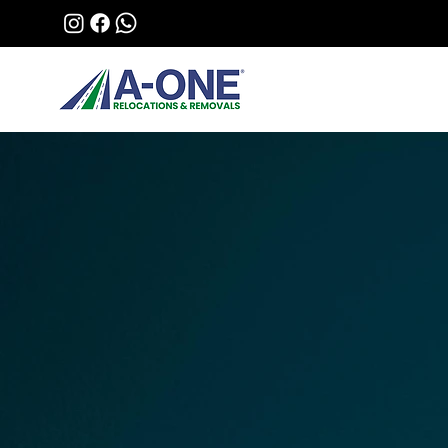
Stress-Free Moving
A-ONE Relocation
Removals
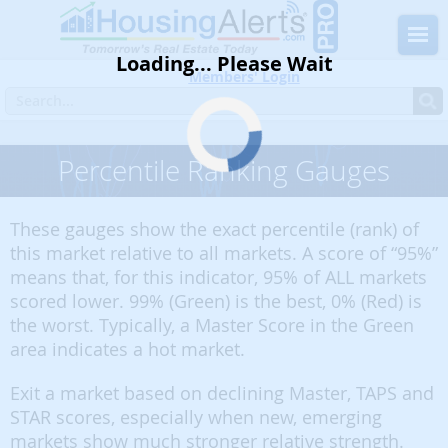
Loading... Please Wait
Members' Login
Percentile Ranking Gauges
These gauges show the exact percentile (rank) of
this market relative to all markets. A score of “95%”
means that, for this indicator, 95% of ALL markets
scored lower. 99% (Green) is the best, 0% (Red) is
the worst. Typically, a Master Score in the Green
area indicates a hot market.
Exit a market based on declining Master, TAPS and
STAR scores, especially when new, emerging
markets show much stronger relative strength.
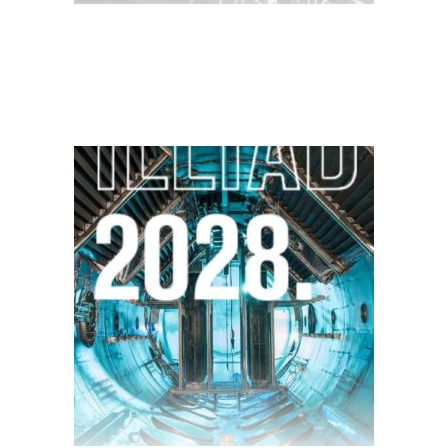
$
28.00
$
10.00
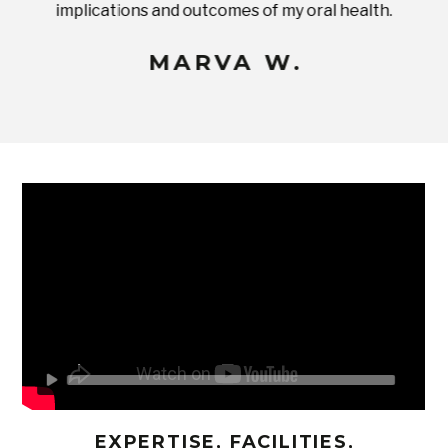
implications and outcomes of my oral health.
uneq
MARVA W.
EXPERTISE, FACILITIES,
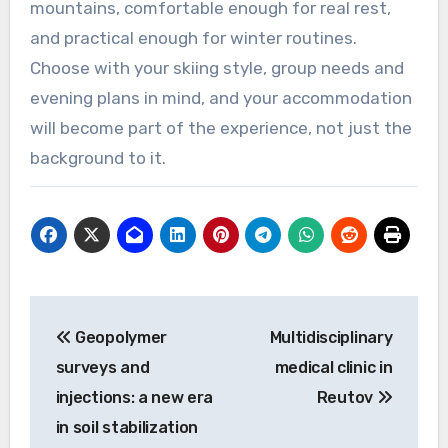
mountains, comfortable enough for real rest,
and practical enough for winter routines.
Choose with your skiing style, group needs and
evening plans in mind, and your accommodation
will become part of the experience, not just the
background to it.
Post
Geopolymer
Multidisciplinary
navigation
surveys and
medical clinic in
injections: a new era
Reutov
in soil stabilization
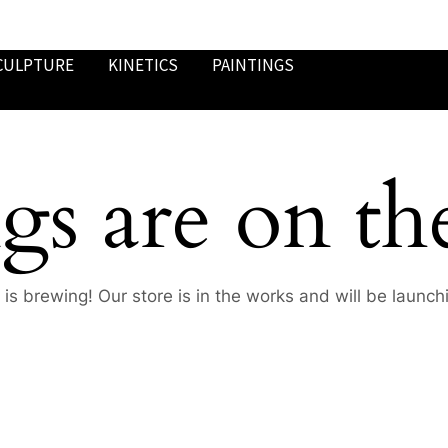
CULPTURE
KINETICS
PAINTINGS
gs are on th
is brewing! Our store is in the works and will be launch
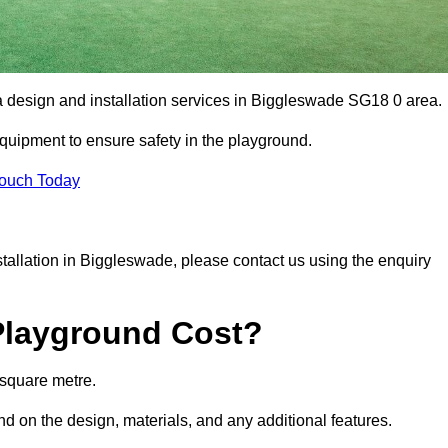
ea design and installation services in Biggleswade SG18 0 area.
equipment to ensure safety in the playground.
Touch Today
nstallation in Biggleswade, please contact us using the enquiry
Playground Cost?
 square metre.
nd on the design, materials, and any additional features.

=======

#### What to do:
From the entries above, collect every line with the string "show" in it.

#### Output for this task:
These gauges show the exact percentile (rank) of
markets show much stronger relative strength.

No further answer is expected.